Expression of cytochrome P-45017α, 3β-hydroxysteroid dehydrogenase/Δ5 → 4-isomerase, and steroid 5α-reductase in rat H540 Leydig tumor cells

The rat H540 Leydig tumor cell is established as a model for acute lutropin action on the initial step of steroidogenesis, namely the conversion of cholesterol to pregnenolone. Herein, we demonstrate that H540 cells express high levels of three steroid-metabolizing enzymes which are involved in the further processing of pregnenolone in the endoplasmic reticulum of the steroidogenic cell. In particular, in addition to expressing 17α-hydroxylase cytochrome P-450 (P-45017α) and β-hydroxysteroid dehydrogenase/Δ5 → 4-isomerase (3β-HSD), H540 cells also showed high levels of steroid 5α-reductase mRNA and activity.

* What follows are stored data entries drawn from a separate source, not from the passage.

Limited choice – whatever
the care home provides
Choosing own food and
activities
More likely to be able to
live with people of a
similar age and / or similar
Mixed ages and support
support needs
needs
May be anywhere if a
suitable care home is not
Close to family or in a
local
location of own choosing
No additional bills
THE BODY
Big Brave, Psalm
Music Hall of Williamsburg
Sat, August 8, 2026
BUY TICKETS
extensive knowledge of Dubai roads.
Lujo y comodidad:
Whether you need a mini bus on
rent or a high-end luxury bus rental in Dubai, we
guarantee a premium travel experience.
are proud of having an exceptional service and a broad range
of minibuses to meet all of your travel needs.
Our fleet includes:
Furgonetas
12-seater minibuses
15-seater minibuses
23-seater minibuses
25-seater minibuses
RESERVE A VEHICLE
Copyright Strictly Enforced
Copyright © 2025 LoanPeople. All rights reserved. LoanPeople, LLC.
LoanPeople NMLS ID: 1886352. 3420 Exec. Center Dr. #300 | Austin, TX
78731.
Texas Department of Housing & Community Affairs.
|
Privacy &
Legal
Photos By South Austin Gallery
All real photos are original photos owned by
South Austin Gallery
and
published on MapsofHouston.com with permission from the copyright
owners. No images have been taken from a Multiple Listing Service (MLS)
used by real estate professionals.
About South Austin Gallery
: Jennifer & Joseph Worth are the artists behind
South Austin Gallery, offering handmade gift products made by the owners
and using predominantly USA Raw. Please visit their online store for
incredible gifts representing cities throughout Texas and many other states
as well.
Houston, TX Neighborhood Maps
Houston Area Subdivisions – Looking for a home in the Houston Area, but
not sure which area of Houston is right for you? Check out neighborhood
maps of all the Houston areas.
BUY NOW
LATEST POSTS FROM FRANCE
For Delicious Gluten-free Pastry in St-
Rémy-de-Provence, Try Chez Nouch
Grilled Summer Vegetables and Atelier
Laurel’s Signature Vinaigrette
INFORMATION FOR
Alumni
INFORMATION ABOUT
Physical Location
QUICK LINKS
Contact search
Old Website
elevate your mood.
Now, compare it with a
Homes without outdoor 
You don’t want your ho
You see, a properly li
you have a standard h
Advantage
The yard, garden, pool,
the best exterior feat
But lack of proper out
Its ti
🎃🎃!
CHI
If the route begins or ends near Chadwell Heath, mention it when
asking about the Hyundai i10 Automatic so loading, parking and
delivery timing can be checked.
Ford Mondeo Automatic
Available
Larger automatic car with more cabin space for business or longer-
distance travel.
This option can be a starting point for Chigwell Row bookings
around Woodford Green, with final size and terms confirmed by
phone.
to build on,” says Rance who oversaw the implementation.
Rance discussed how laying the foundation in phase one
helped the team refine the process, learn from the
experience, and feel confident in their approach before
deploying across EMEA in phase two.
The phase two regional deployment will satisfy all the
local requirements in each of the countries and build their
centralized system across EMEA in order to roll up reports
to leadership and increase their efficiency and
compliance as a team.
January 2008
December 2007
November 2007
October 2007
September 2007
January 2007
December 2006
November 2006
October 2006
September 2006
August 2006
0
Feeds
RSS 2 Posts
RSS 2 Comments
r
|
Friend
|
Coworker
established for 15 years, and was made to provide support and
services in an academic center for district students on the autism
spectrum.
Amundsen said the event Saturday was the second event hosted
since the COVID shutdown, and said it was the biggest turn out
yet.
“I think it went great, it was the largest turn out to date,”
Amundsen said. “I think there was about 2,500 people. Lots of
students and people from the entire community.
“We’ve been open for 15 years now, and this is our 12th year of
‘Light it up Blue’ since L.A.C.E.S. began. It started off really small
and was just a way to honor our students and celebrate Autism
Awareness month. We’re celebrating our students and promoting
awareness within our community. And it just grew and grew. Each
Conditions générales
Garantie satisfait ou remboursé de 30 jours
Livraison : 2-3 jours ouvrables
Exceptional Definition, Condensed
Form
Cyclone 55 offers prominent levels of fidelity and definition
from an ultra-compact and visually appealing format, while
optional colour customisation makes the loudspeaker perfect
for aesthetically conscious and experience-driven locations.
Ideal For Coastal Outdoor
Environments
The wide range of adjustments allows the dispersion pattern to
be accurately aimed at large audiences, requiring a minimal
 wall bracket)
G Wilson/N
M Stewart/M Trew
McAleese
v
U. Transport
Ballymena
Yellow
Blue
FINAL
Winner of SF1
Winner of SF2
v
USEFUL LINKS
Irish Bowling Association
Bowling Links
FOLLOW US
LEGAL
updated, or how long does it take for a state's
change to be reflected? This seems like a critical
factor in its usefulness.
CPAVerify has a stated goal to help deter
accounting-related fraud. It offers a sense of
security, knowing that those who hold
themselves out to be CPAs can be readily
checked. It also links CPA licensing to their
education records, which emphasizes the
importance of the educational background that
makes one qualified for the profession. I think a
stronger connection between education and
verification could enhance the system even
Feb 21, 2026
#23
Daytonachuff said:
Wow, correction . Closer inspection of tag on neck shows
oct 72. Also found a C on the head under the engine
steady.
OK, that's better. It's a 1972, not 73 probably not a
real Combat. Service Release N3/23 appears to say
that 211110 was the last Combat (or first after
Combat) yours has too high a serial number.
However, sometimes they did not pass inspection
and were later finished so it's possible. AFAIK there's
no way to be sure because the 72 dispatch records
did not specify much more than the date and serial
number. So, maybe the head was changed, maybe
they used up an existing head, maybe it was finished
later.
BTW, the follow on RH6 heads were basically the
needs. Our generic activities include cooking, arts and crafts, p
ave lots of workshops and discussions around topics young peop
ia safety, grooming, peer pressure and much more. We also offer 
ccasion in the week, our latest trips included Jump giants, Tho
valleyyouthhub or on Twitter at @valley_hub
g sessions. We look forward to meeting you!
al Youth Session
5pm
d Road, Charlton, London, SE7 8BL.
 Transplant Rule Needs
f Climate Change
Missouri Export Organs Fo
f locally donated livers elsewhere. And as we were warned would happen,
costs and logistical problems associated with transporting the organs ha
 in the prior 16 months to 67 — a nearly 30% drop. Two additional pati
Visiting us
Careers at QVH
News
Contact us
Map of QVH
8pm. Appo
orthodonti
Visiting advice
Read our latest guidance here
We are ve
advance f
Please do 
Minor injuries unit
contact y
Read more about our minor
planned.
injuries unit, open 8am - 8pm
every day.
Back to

The H540 cells therefore exhibit similarity to Leydig cells from sexually immature animals which also demonstrate high 5α-reductase activity. Thus, after 3β-HSD-catalyzed formation from pregnenolone, progesterone was efficiently converted to 5α-pregnan-3,20-dione (5α-dihydroprogesterone) and subsequent metabolism to the corresponding 17α-hydroxylated derivative and 5α-androstan-3,17-dione in a reaction catalyzed by P-45017α. H540 cells have apparently very low 17-ketosteroid reductase activity and, therefore, a principal end-product of the steroidogenic pathway in these cells was 5α-androstan-3,17-dione. H540 cells maintained in primary culture under serum-free conditions accumulated demonstrable levels of mRNA species for P-54017α (1.7 kb), 3β-HSD (1.6 kb) and 5α-reductase (2.7 kb). This finding suggests that the H540 tumor cell model will not only be of utility in the study of acute lutropin action but also in the elucidation of mechanisms involved in the regulation of expression of various families of microsomal steroid-metabolizing enzymes.